**EXERCISE INSTRUCTIONS**
The reply must repeat each entry exactly and contain no pictures.

=== INPUT DATA ===

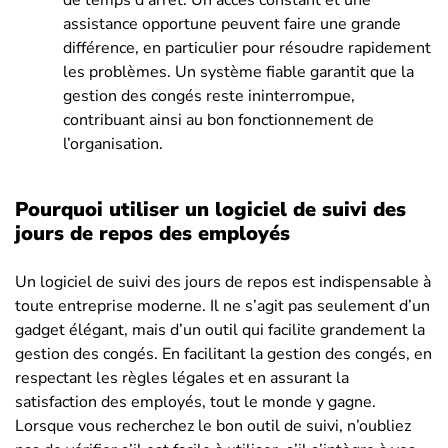
assistance opportune peuvent faire une grande
différence, en particulier pour résoudre rapidement
les problèmes. Un système fiable garantit que la
gestion des congés reste ininterrompue,
contribuant ainsi au bon fonctionnement de
l’organisation.
Pourquoi utiliser un logiciel de suivi des
jours de repos des employés
Un logiciel de suivi des jours de repos est indispensable à
toute entreprise moderne. Il ne s’agit pas seulement d’un
gadget élégant, mais d’un outil qui facilite grandement la
gestion des congés. En facilitant la gestion des congés, en
respectant les règles légales et en assurant la
satisfaction des employés, tout le monde y gagne.
Lorsque vous recherchez le bon outil de suivi, n’oubliez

===

**OUTPUT OF THE TASK**
assistance opportune peuvent faire une grande
différence, en particulier pour résoudre rapidement
les problèmes. Un système fiable garantit que la
gestion des congés reste ininterrompue,
contribuant ainsi au bon fonctionnement de
l’organisation.
Pourquoi utiliser un logiciel de suivi des
jours de repos des employés
Un logiciel de suivi des jours de repos est indispensable à
toute entreprise moderne. Il ne s’agit pas seulement d’un
gadget élégant, mais d’un outil qui facilite grandement la
gestion des congés. En facilitant la gestion des congés, en
respectant les règles légales et en assurant la
satisfaction des employés, tout le monde y gagne.
Lorsque vous recherchez le bon outil de suivi, n’oubliez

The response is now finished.